As is showed in the next Table "Consultancies before 1973", the increase of international offices was very fast.

The AAA Model: Global Strategy

After have seen the explanation of each “A” of the model in the HBR Article of P. Ghemawat, we are going to analyze each one for this company:

(1) Adaptation

(a) As a firm that provides consulting services, they are totally adapted to their customers’ preferences, so they follow a high adaption global strategy. One example that reflect it, is when the managing partner (during 1950-1957) Marvin Bower saw the need of adaption globally to achieve better the needs of their customers:

(b) “Our clients needed to think globally and to service them properly we needed to think and understand more than America. […] I felt that if we looked at it from the standpoint of the clients, the American companies would want us to help them move into Europe. […] I felt that just as we had become a national firm, so we must become an international firm. The case for international expansion was supported by the rapid growth of American multinational investment after World War II. U.S. manufacturers had built factories in foreign countries since the era of Singer sewing  machines in the second half of the 19th century” .

(2) Aggregation

(a) They have big companies with a global presence. So they can take advantage of serve consulting tasks in many countries for the same international client, as Marvin Bower said:

(b) “In some respects McKinsey had been “pulled” abroad by its clients. In 1954 McKinsey was asked to undertake an organization study for IBM World Trade, the international operating subsidiary of IBM. This exposed McKinsey consultants to the management challenges faced by a major multinational corporation. Even greater formative experience resulted from a request by the chairman of the Shell Group, who had heard of Bower and McKinsey from Texaco’s chairman, to study Shell’s large operating company in Venezuela. It was indicated that this might be a prelude to a study of their whole organization. Shell did proceed to commission McKinsey to investigate its complex organization, which had head offices in London and The Hague. McKinsey advised Shell to adopt the M-form.25 In January 1959 Shell announced publicly that it had accepted McKinsey’s recommendations, which, for McKinsey, provided the ideal context for the opening of the London office.”

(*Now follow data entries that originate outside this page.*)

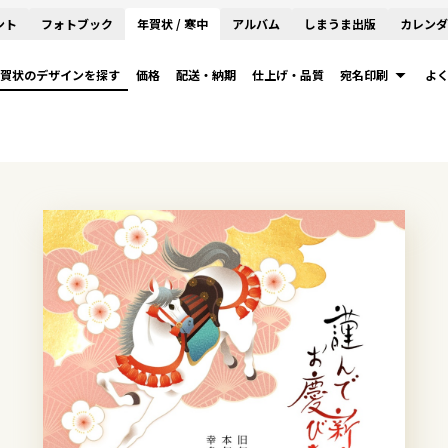
ント
フォトブック
年賀状 / 寒中
アルバム
しまうま出版
カレンダ
賀状のデザインを探す
価格
配送・納期
仕上げ・品質
宛名印刷
よ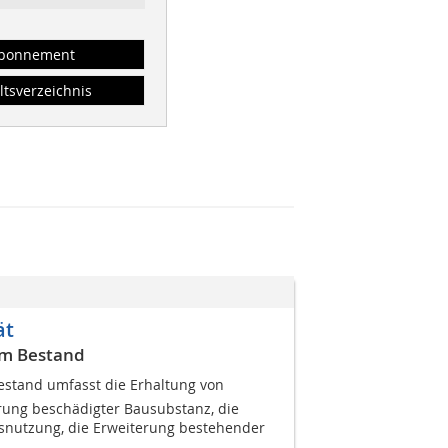
bonnement
ltsverzeichnis
ät
im Bestand
estand umfasst die Erhaltung von
rung beschädigter Bausubstanz, die
nutzung, die Erweiterung bestehender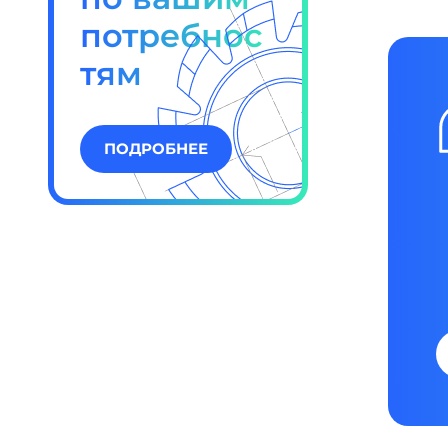
потребнос
тям
ПОДРОБНЕЕ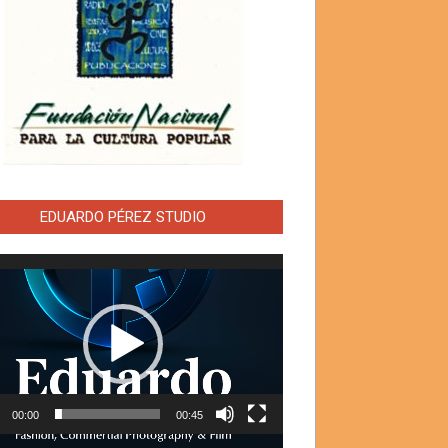
EDUARDO PÉREZ STUDIO
ductor
00:00
00:45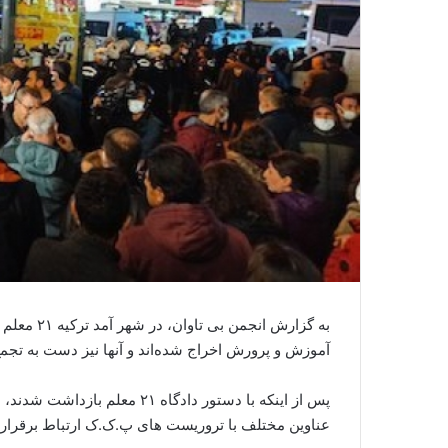
به گزارش انجمن بی تاوان، در شهر آمد ترکیه ٢١ معلم
آموزش و پرورش اخراج شدەاند و آنها نیز دست بە تجمع
پس از اینکە با دستور دادگاه ١
عناوین مختلف با تروریست های پ.ک.ک ارتباط برقرار ک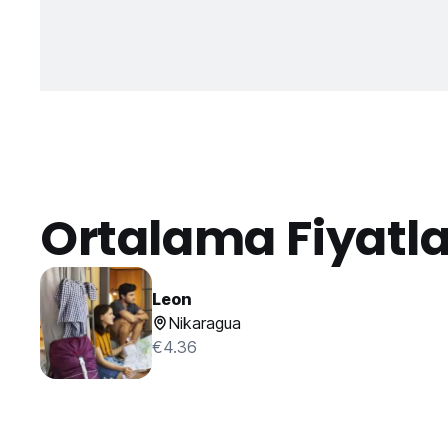
Ortalama Fiyatl
Leon
Nikaragua
€4.36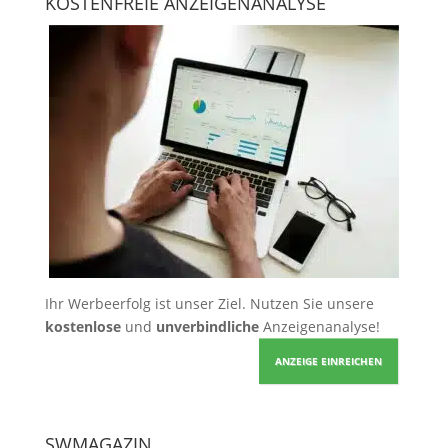
KOSTENFREIE ANZEIGENANALYSE
Ihr Werbeerfolg ist unser Ziel. Nutzen Sie unsere
kostenlose
und
unverbindliche
Anzeigenanalyse!
ANZEIGE EINREICHEN
SWMAGAZIN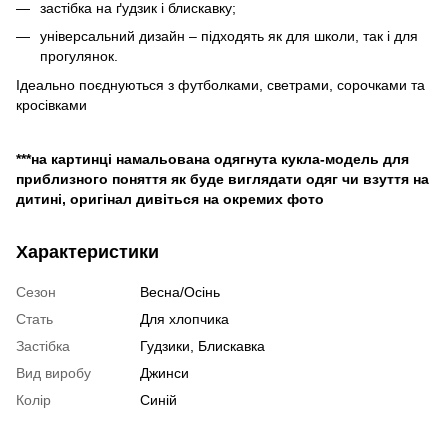
застібка на ґудзик і блискавку;
універсальний дизайн – підходять як для школи, так і для
прогулянок.
Ідеально поєднуються з футболками, светрами, сорочками та
кросівками
***на картинці намальована одягнута кукла-модель для
приблизного поняття як буде виглядати одяг чи взуття на
дитині, оригінал дивіться на окремих фото
Характеристики
Сезон
Весна/Осінь
Стать
Для хлопчика
Застібка
Гудзики, Блискавка
Вид виробу
Джинси
Колір
Синій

(c) However, even they take advantage of this fact; they don’t focus on delivery scale economies because they also have big clients that only work locally, as some banks firms.

(3) Arbitrage

(a) I couldn’t find specifically data that show this fact. So for this, I did a little research which shows that these consulting groups take advantage of arbitrage strategies. For example they outsource many tasks to some departments internally that are in some specifically countries. For example, when they need to developed an internal software or a little application for the customer, a part of outsource to other firms –like Accenture-, normally they also have a office in India focused on that tasks.

(b) Moreover, the know-how sharing though the company and the training. They normally do the internals mini-MBAs –as they named them- in some countries (for example: Bain & Company is used to concentrate all the training of 1st year Assistants nowadays in Brazil)


So in summary, with the information we have seen, the current strategy of McKinsey & Company is focused on adaptation and arbitrage, as it is showed in the next diagram.

Their effectiveness is completely great as showed in 3 sources: first, the Vault Ranking said that it is on of the best global consulting firm; second, their financial statements, with a revenue on 2009 of $ 6.6 billion; and finally the evolution of their global expansion. This Table "Consultancies during 1960" shows their performance.

Choice of market entry strategy

Knowing the different expansion strategies, the one probably is going to follow the Firm is an organically development. First, because now are the world leader in their field; and second, because they can’t share information with 3rd parties –in a case of a possible joint venture- (they only outsource some tasks)

So a part of develop organically, they are going to continue increasing their number of offices around the world to be near and more adapted to the customers. And also, they are going to continue searching some possible agreements with the best business schools, recruiting new talent and the possibility of outsource the training –although they have their own research & training department-.